Distillers Distributing Corporation v. J. C. Millett Co., 310 F 20 162, 164 (CCA-9) 1962. See also: Alcoa Steamship Co., Inc. v. United States, 338 U.S. 421, 424-5 (1949); Eastmount Construction Company, Et Al v. Transport Manufacturing and Equipment Company, 301 F 2d 34, 41 (CCA-8) 1962; and Harrison Sheet Steel Co. v. Morgan, 268 F 2d 538, 543 (CCA-8) 1959. In Standard Rice Co. v. United States, 101 Ct, Cls. 85, 53 F Supp. 717 (1944), it was held the ambiguities in a contract drawn by the Government should be construed against it. The Supreme Court affirmed in the Standard Rice Co. opinion quoted above.
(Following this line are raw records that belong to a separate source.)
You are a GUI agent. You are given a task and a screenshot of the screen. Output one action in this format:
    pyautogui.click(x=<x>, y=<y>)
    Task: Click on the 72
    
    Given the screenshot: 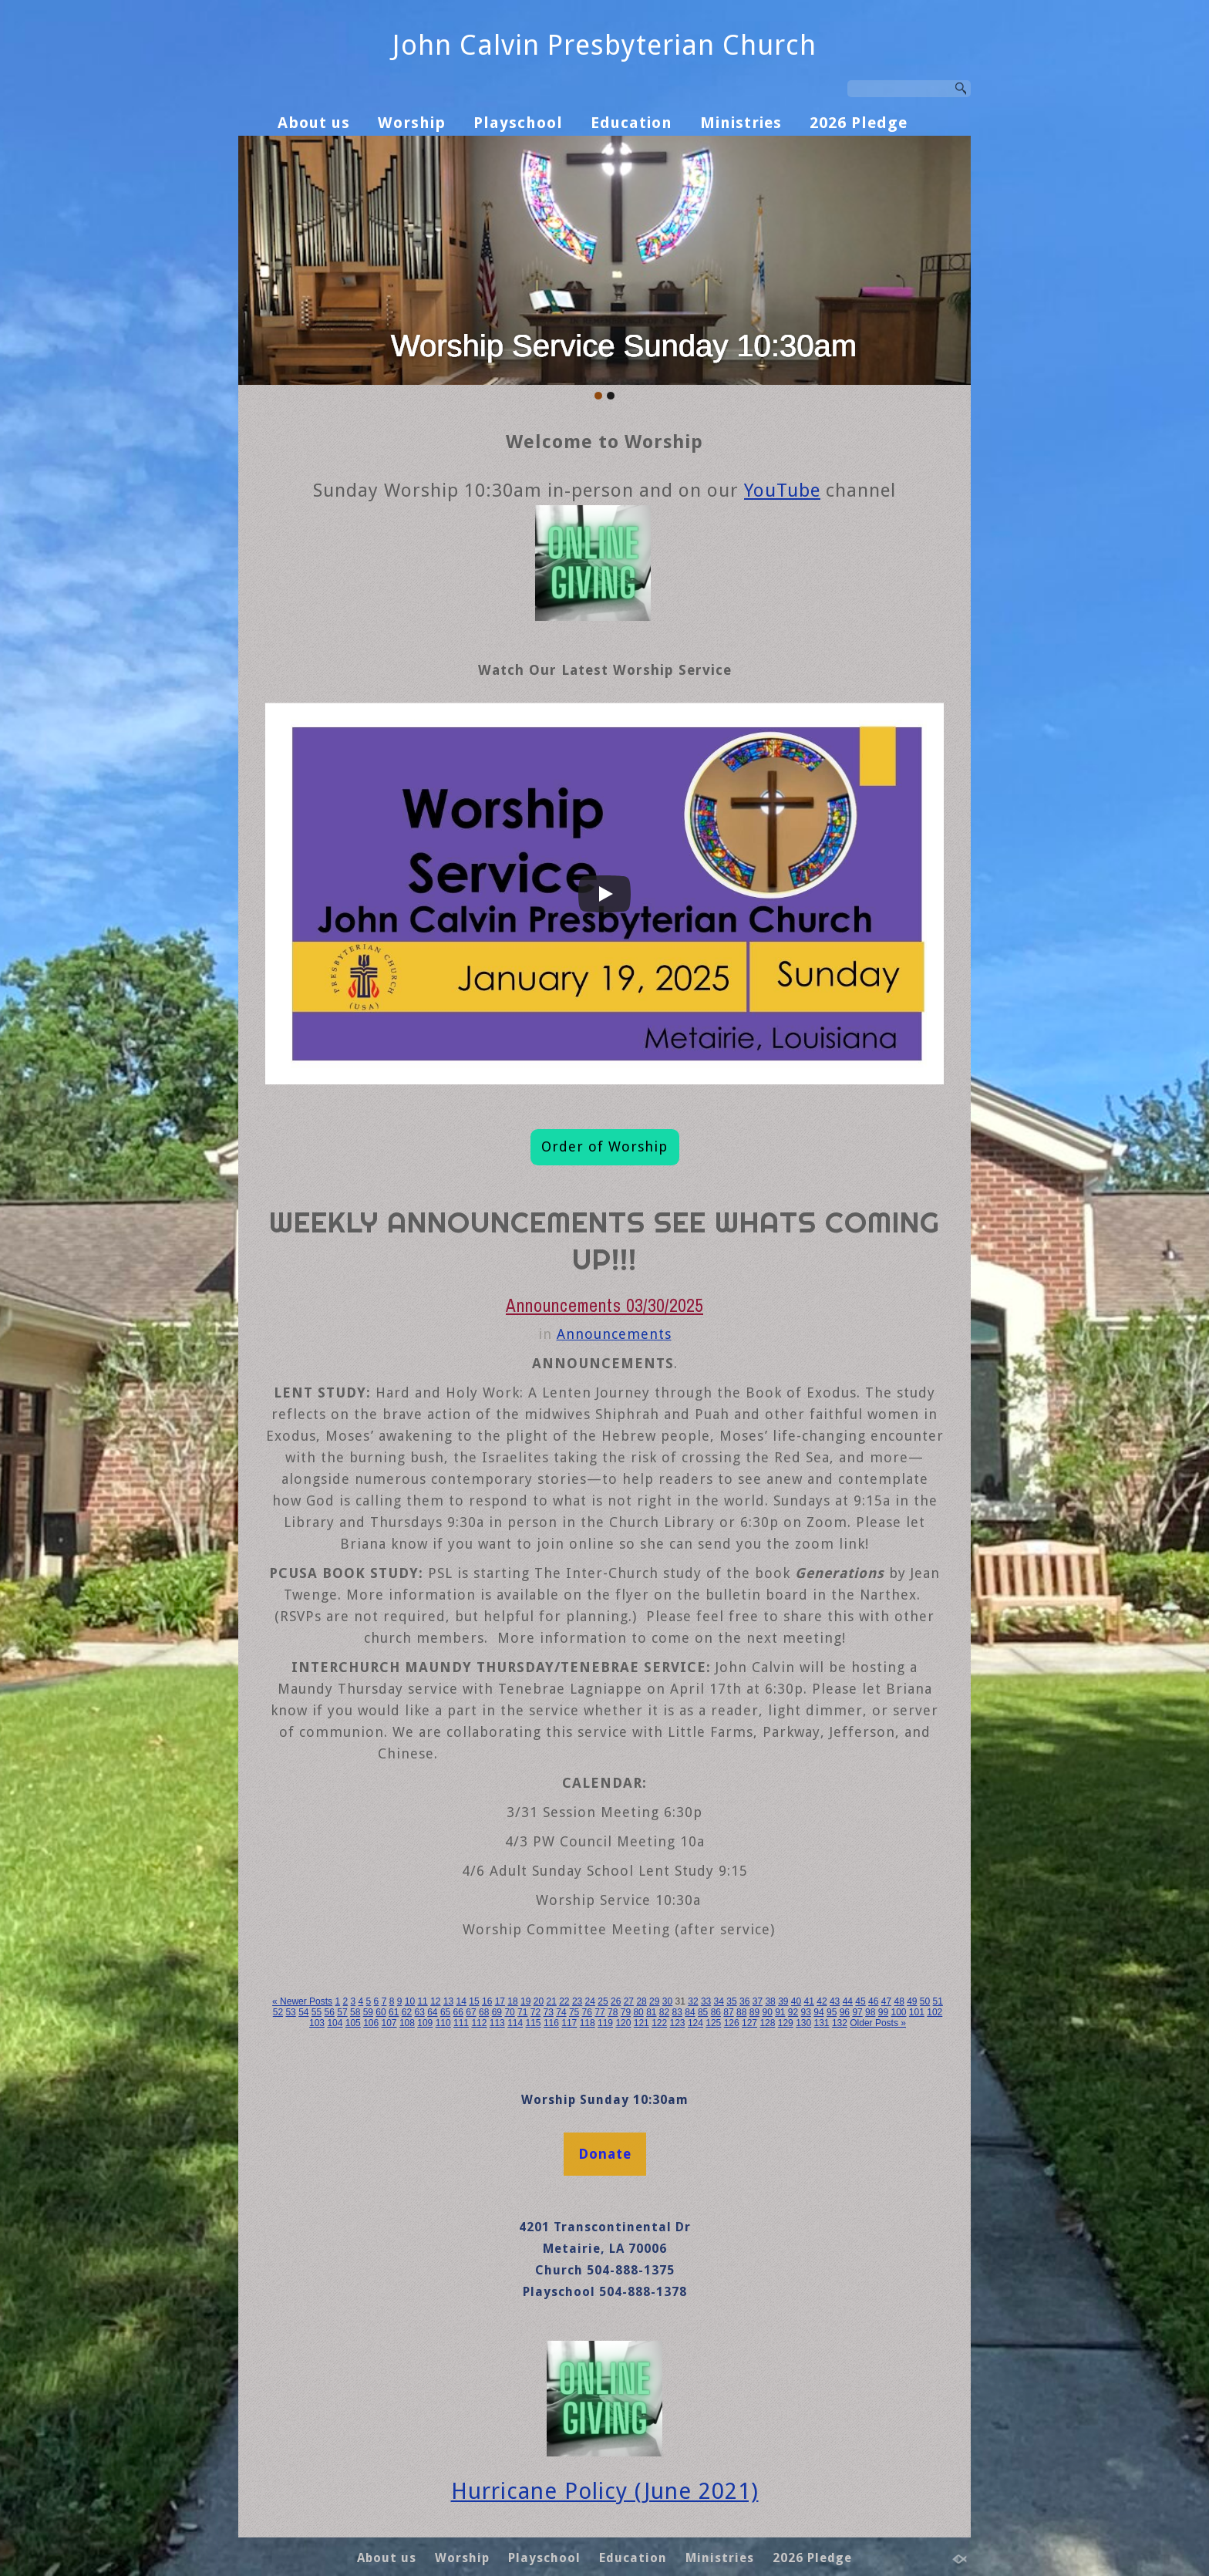 What is the action you would take?
    pyautogui.click(x=535, y=2012)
While stating that the normal provision of Standard Form 23A is not a part of the contract, the Government attempts to lean on it as a precedent. This position is unsound. Exclusion of an item normally included customarily indicates that a different result is intended. Thus, if General Provision No. 2 of Standard Form 23A has any effect in this case, it is negative--at least from the Government viewpoint. Agents of the Government drafted this contract and if they wished the benefit of that standard provision, they should have put it in the contract. Having left it out they cannot now rely on it.